Day 4: I compressed my search index by 76% and made everything worse (for now)

7 min read~200 wpm

Today I implemented Chapter 5 of the IR textbook — index compression. I replaced every bincode::serialize and bincode::deserialize call in my Rust search engine with my own VByte encoder/decoder. The index shrank from 34.8MB to 8.3MB. Query latency went up. Both of these are correct.

The idea: store gaps, not values

My postings list for "computer" might be [3, 7, 12, 45, 108] — sorted document IDs. Each stored as a u32 = 4 bytes. But if I store the differences instead — [3, 4, 5, 33, 63] — the numbers get small. Small numbers need fewer bytes.

This is gap encoding. It works because postings lists are sorted. The first entry stays absolute, every subsequent entry is the distance from the previous one. Same trick applies to positional indexes within documents — positions [5, 12, 47] become gaps [5, 7, 35].

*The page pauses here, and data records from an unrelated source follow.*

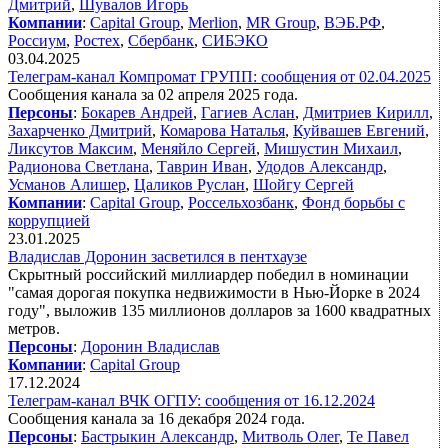
Дмитрий
,
Шувалов Игорь
Компании
:
Capital Group
,
Merlion
,
MR Group
,
ВЭБ.РФ
,
Россиум
,
Ростех
,
Сбербанк
,
СИБЭКО
03.04.2025
Телеграм-канал Компромат ГРУПП: сообщения от 02.04.2025
Сообщения канала за 02 апреля 2025 года.
Персоны
:
Бокарев Андрей
,
Гагиев Аслан
,
Дмитриев Кирилл
,
Захарченко Дмитрий
,
Комарова Наталья
,
Куйвашев Евгений
,
Ликсутов Максим
,
Меняйло Сергей
,
Мишустин Михаил
,
Радионова Светлана
,
Таврин Иван
,
Удодов Александр
,
Усманов Алишер
,
Цаликов Руслан
,
Шойгу Сергей
Компании
:
Capital Group
,
Россельхозбанк
,
Фонд борьбы с
коррупцией
23.01.2025
Владислав Доронин засветился в пентхаузе
Скрытный российский миллиардер победил в номинации
"самая дорогая покупка недвижимости в Нью-Йорке в 2024
году", выложив 135 миллионов долларов за 1600 квадратных
метров.
Персоны
:
Доронин Владислав
Компании
:
Capital Group
17.12.2024
Телеграм-канал ВЧК ОГПУ: сообщения от 16.12.2024
Сообщения канала за 16 декабря 2024 года.
Персоны
:
Бастрыкин Александр
,
Митволь Олег
,
Те Павел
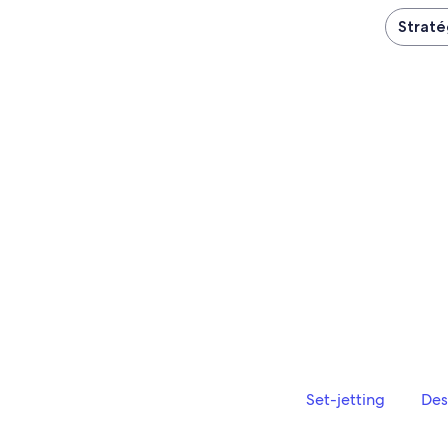
Straté
Set-jetting
Des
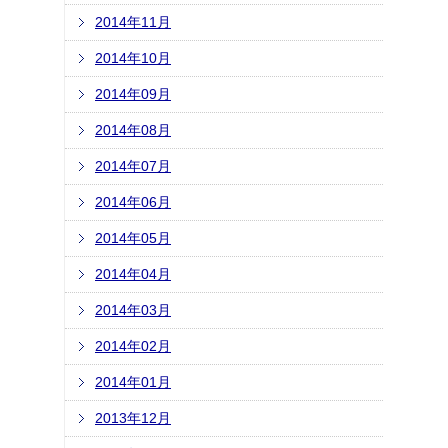
2014年11月
2014年10月
2014年09月
2014年08月
2014年07月
2014年06月
2014年05月
2014年04月
2014年03月
2014年02月
2014年01月
2013年12月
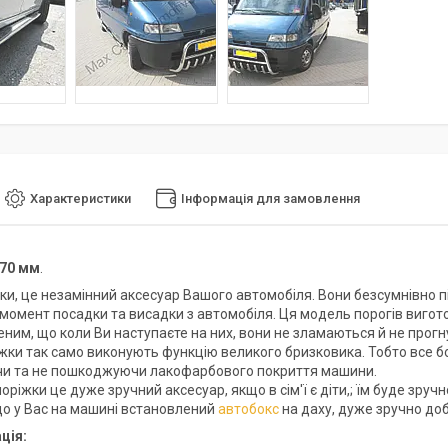
Характеристики
Інформація для замовлення
70 мм
.
жки, це незамінний аксесуар Вашого автомобіля. Вони безсумнівно п
 момент посадки та висадки з автомобіля. Ця модель порогів вигот
еним, що коли Ви наступаєте на них, вони не зламаються й не прогн
ніжки так само виконують функцію великого бризковика. Тобто все б
и та не пошкоджуючи лакофарбового покриття машини.
поріжки це дуже зручний аксесуар, якщо в сім'ї є діти,; їм буде зруч
кщо у Вас на машині встановлений
автобокс
на даху, дуже зручно доб
ція:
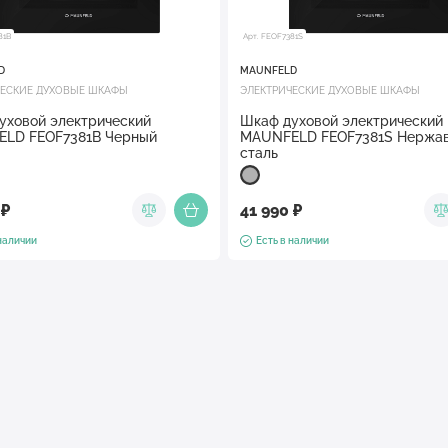
81B
Арт. FEOF7381S
D
MAUNFELD
ЧЕСКИЕ ДУХОВЫЕ ШКАФЫ
ЭЛЕКТРИЧЕСКИЕ ДУХОВЫЕ ШКАФЫ
уховой электрический
Шкаф духовой электрический
LD FEOF7381B Черный
MAUNFELD FEOF7381S Нержа
сталь
 ₽
41 990 ₽
 наличии
Есть в наличии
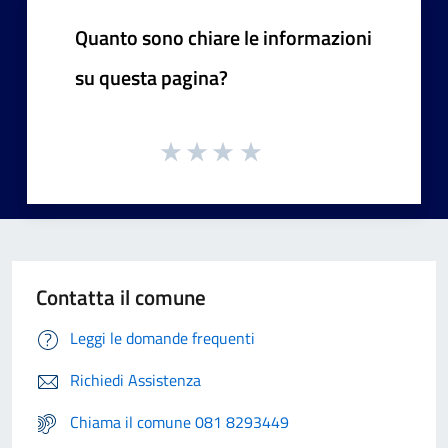
Quanto sono chiare le informazioni
su questa pagina?
Contatta il comune
Leggi le domande frequenti
Richiedi Assistenza
Chiama il comune 081 8293449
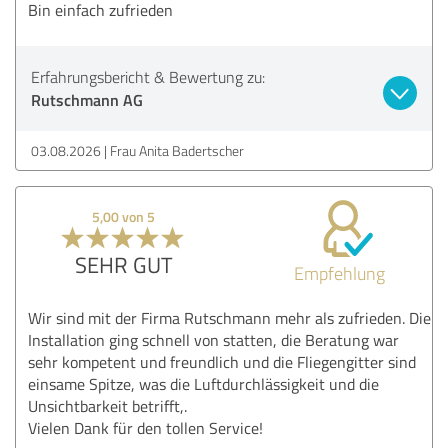
Bin einfach zufrieden
Erfahrungsbericht & Bewertung zu:
Rutschmann AG
03.08.2026
Frau Anita Badertscher
5,00 von 5
SEHR GUT
Empfehlung
Wir sind mit der Firma Rutschmann mehr als zufrieden. Die
Installation ging schnell von statten, die Beratung war
sehr kompetent und freundlich und die Fliegengitter sind
einsame Spitze, was die Luftdurchlässigkeit und die
Unsichtbarkeit betrifft,.
Vielen Dank für den tollen Service!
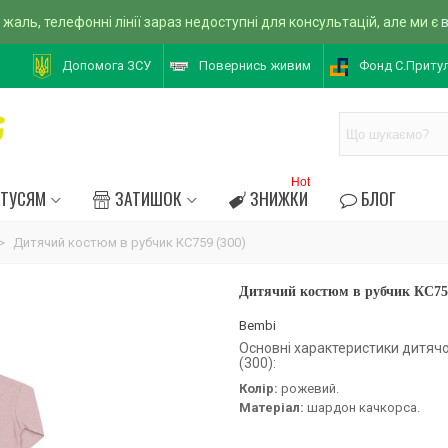
 жаль, телефонні лінії зараз недоступні для консультацій, але ми є
Допомога ЗСУ
Повернись живим
Фонд С.Приту
Hot
АТУСЯМ
ЗАТИШОК
ЗНИЖКИ
БЛОГ
>
Дитячий костюм в рубчик КС759 (300)
Дитячий костюм в рубчик КС759
Bembi
Основні характеристики дитяч
(300):
Колір:
рожевий.
Матеріал:
шардон качкорса.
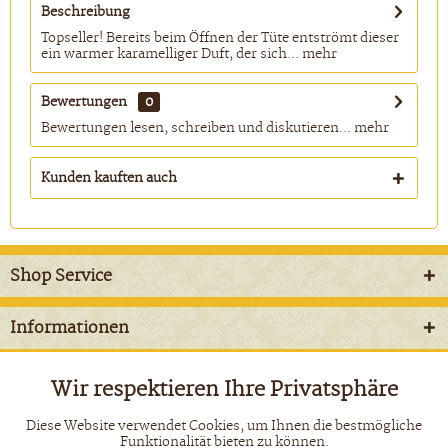
Beschreibung
Topseller! Bereits beim Öffnen der Tüte entströmt dieser
ein warmer karamelliger Duft, der sich...
mehr
Bewertungen
0
Bewertungen lesen, schreiben und diskutieren...
mehr
Kunden kauften auch
Shop Service
Informationen
Newsletter
Wir respektieren Ihre Privatsphäre
Aktiv
Funktionale
Diese Website verwendet Cookies, um Ihnen die bestmögliche
* Alle Preise inkl. gesetzl. Mehrwertsteuer zzgl.
Versandkosten
und
Funktionalität bieten zu können.
ggf. Nachnahmegebühren, wenn nicht anders beschrieben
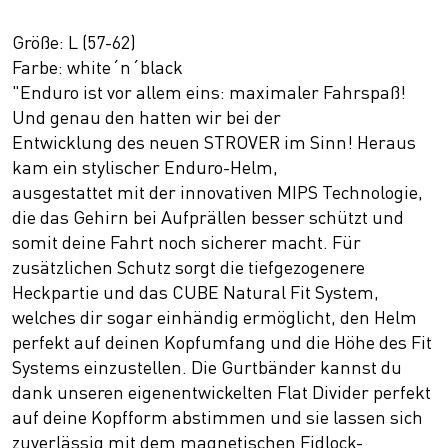
Größe: L (57-62)
Farbe: white´n´black
"Enduro ist vor allem eins: maximaler Fahrspaß!
Und genau den hatten wir bei der
Entwicklung des neuen STROVER im Sinn! Heraus
kam ein stylischer Enduro-Helm,
ausgestattet mit der innovativen MIPS Technologie,
die das Gehirn bei Aufprällen besser schützt und
somit deine Fahrt noch sicherer macht. Für
zusätzlichen Schutz sorgt die tiefgezogenere
Heckpartie und das CUBE Natural Fit System,
welches dir sogar einhändig ermöglicht, den Helm
perfekt auf deinen Kopfumfang und die Höhe des Fit
Systems einzustellen. Die Gurtbänder kannst du
dank unseren eigenentwickelten Flat Divider perfekt
auf deine Kopfform abstimmen und sie lassen sich
zuverlässig mit dem magnetischen Fidlock-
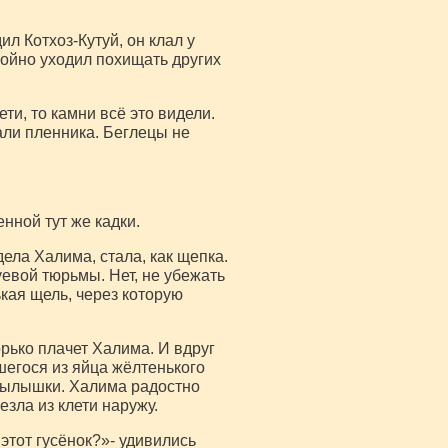
ил Котхоз-Кутуй, он клал у
окойно уходил похищать других
ти, то камни всё это видели.
кали пленника. Беглецы не
енной тут же кадки.
дела Халима, стала, как щепка.
уевой тюрьмы. Нет, не убежать
кая щель, через которую
орько плачет Халима. И вдруг
шегося из яйца жёлтенького
 крылышки. Халима радостно
зла из клети наружу.
 этот гусёнок?»- удивились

Variable Byte encoding: the mechanism

A u32 in bincode always takes 4 bytes. The number 3 is stored as 03 00 00 00 — three bytes of pure waste. VByte says: use only as many bytes as you need.

Each byte gets 7 bits of payload and 1 continuation bit. The high bit = 1 means "this is the last byte." High bit = 0 means "keep reading."

The number 5: binary 101 fits in 7 bits. One byte: 10000101 = 0x85. Done. 1 byte instead of 4.

The number 214,577: needs 18 bits. Chunk into 7-bit groups, write most significant first:

Byte 1: 0_0001101 = 0x0D  (continuation 0 — more coming)
Byte 2: 0_0001100 = 0x0C  (continuation 0 — more coming)
Byte 3: 1_0110001 = 0xB1  (continuation 1 — stop here)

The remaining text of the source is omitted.